M. T. M. King, R. D. Matson, T. J. DeVries*. Department of Animal Biosciences Guelph, ON, Canada.

The objective of this study was to survey dairy farmers using robotic milking systems to better understand their mental health and the potential connections to cow health. Of 76 farms in Ontario, Canada visited to survey management, cow health, and milk production, 34 farmers completed an online survey that included validated psychometric scales used to assess stress, anxiety, and depression. Thirty cows/farm (or 30% for herds > 100 cows) were scored for body condition (5-pt scale, 1 = thin to 5 = over-conditioned) and lameness (5-pt scale, 1 = sound to 5 = lame); cows with a BCS ≤ 2.5 and lameness score of ≥ 4 were defined as under-conditioned and severely lame, respectively. Univariable models were used to screen independent variables (as fixed effects) in mixed-effect linear regression models; variables with P < 0.25 were offered to multivariable models.

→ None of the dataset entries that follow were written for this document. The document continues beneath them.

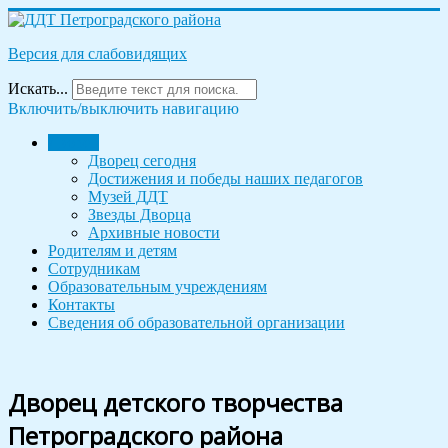
Версия для слабовидящих
Искать...
Включить/выключить навигацию
Дворец
Дворец сегодня
Достижения и победы наших педагогов
Музей ДДТ
Звезды Дворца
Архивные новости
Родителям и детям
Сотрудникам
Образовательным учреждениям
Контакты
Сведения об образовательной организации
Дворец детского творчества
Петроградского района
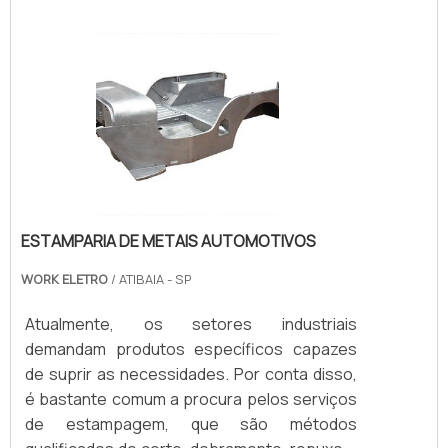
em seu local de instalação.Atualmente,
devido aos avanços tecnológicos, a
usinagem de peças é feita por meio da
tecnologia CNC, que é uma máquina
computadorizada que .
ESTAMPARIA DE METAIS AUTOMOTIVOS
WORK ELETRO
/ ATIBAIA - SP
Atualmente, os setores industriais
demandam produtos específicos capazes
de suprir as necessidades. Por conta disso,
é bastante comum a procura pelos serviços
de estampagem, que são métodos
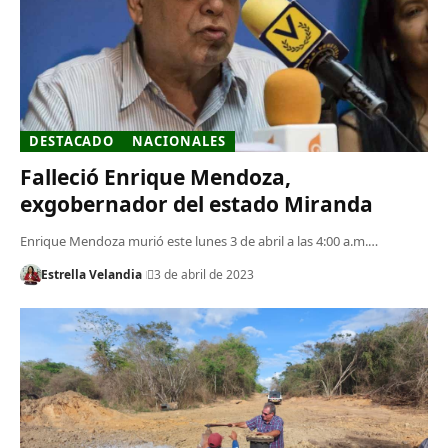
DESTACADO
NACIONALES
Falleció Enrique Mendoza,
exgobernador del estado Miranda
Enrique Mendoza murió este lunes 3 de abril a las 4:00 a.m.…
Estrella Velandia
3 de abril de 2023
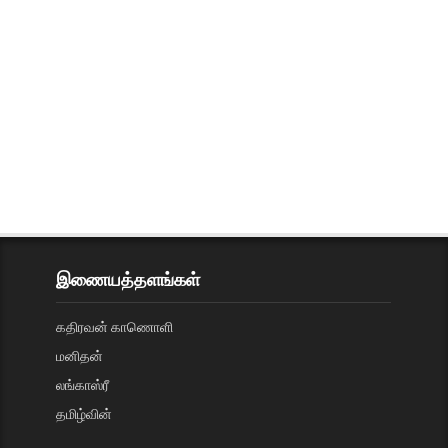
இணையத்தளங்கள்
கதிரவன் காணொளி
மனிதன்
லங்காஸ்ரீ
தமிழ்வின்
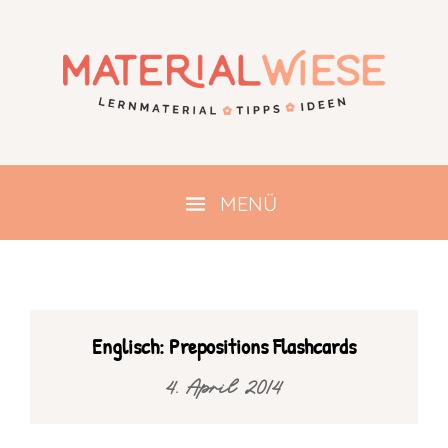
Englisch: Prepositions Flashcards
4. April 2014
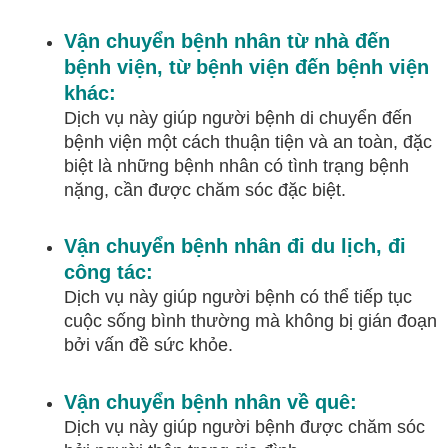
Vận chuyển bệnh nhân từ nhà đến
bệnh viện, từ bệnh viện đến bệnh viện
khác:
Dịch vụ này giúp người bệnh di chuyển đến
bệnh viện một cách thuận tiện và an toàn, đặc
biệt là những bệnh nhân có tình trạng bệnh
nặng, cần được chăm sóc đặc biệt.
Vận chuyển bệnh nhân đi du lịch, đi
công tác:
Dịch vụ này giúp người bệnh có thể tiếp tục
cuộc sống bình thường mà không bị gián đoạn
bởi vấn đề sức khỏe.
Vận chuyển bệnh nhân về quê:
Dịch vụ này giúp người bệnh được chăm sóc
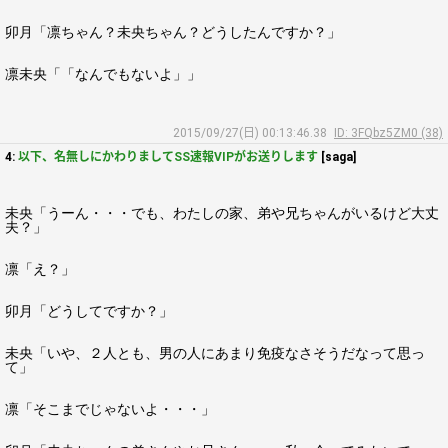
卯月「凛ちゃん？未央ちゃん？どうしたんですか？」
凛未央「「なんでもないよ」」
2015/09/27(日) 00:13:46.38
ID: 3FQbz5ZM0 (38)
4:
以下、名無しにかわりましてSS速報VIPがお送りします
[saga]
未央「うーん・・・でも、わたしの家、弟や兄ちゃんがいるけど大丈
夫？」
凛「え？」
卯月「どうしてですか？」
未央「いや、２人とも、男の人にあまり免疫なさそうだなって思っ
て」
凛「そこまでじゃないよ・・・」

At a farm level, the prevalence of severe lameness was correlated with average milk yield per cow, SCC, and the proportion under-conditioned cows; thus, only lameness prevalence was offered to multivariable models. Farmer stress was greater for females vs. males (P = 0.007), for those feeding manually vs. using an automated feeder (i.e., conveyer or automated delivery system; P = 0.01), and for those with a greater lameness prevalence (P = 0.02). Depression was greatest for those working alone on the farm (P = 0.02), those feeding manually (P = 0.03), and those with lesser average milk protein % (P = 0.003). Anxiety was greater for females vs. males (P < 0.001), and for those feeding manually (P = 0.005), working alone on the farm (P = 0.07), and with a greater lameness prevalence (P = 0.02) and lesser milk protein % (P = 0.07). Comparing our results to a similar survey of all commodity groups across Canada, dairy farmers using robotic milking systems may be experiencing less stress, anxiety, and depression than other farmers. The results highlight the potential benefits of automated milking and feeding systems and the difficulties associated with working alone. Farmer mental health was identified to be associated with milk yield, quality, and composition, in addition to cow health.

Keywords: automated milking, mental health, cow health.